§ **TASK BRIEF**
Each line of the listing is to be retyped exactly as given.

§ **PROVIDED ENTRIES**
▼
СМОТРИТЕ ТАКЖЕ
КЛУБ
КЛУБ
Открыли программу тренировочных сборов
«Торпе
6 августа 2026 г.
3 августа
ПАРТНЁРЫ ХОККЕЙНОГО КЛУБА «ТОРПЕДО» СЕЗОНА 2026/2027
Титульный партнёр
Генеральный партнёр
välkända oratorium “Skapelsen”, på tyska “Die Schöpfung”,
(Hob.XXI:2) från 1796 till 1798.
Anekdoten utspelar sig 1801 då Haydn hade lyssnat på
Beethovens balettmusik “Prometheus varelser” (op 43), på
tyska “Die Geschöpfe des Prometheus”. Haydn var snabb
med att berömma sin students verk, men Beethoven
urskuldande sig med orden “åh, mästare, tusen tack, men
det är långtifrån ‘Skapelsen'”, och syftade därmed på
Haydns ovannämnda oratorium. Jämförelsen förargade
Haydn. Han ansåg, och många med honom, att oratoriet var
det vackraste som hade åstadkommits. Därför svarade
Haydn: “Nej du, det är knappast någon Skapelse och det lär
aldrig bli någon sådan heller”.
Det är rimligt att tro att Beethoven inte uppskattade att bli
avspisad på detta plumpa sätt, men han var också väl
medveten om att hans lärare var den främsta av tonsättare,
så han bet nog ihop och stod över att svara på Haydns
▲
§ **EXERCISE ANSWER**
СМОТРИТЕ ТАКЖЕ
КЛУБ
КЛУБ
Открыли программу тренировочных сборов
«Торпе
6 августа 2026 г.
3 августа
ПАРТНЁРЫ ХОККЕЙНОГО КЛУБА «ТОРПЕДО» СЕЗОНА 2026/2027
Титульный партнёр
Генеральный партнёр
välkända oratorium “Skapelsen”, på tyska “Die Schöpfung”,
(Hob.XXI:2) från 1796 till 1798.
Anekdoten utspelar sig 1801 då Haydn hade lyssnat på
Beethovens balettmusik “Prometheus varelser” (op 43), på
tyska “Die Geschöpfe des Prometheus”. Haydn var snabb
med att berömma sin students verk, men Beethoven
urskuldande sig med orden “åh, mästare, tusen tack, men
det är långtifrån ‘Skapelsen'”, och syftade därmed på
Haydns ovannämnda oratorium. Jämförelsen förargade
Haydn. Han ansåg, och många med honom, att oratoriet var
det vackraste som hade åstadkommits. Därför svarade
Haydn: “Nej du, det är knappast någon Skapelse och det lär
aldrig bli någon sådan heller”.
Det är rimligt att tro att Beethoven inte uppskattade att bli
avspisad på detta plumpa sätt, men han var också väl
medveten om att hans lärare var den främsta av tonsättare,
så han bet nog ihop och stod över att svara på Haydns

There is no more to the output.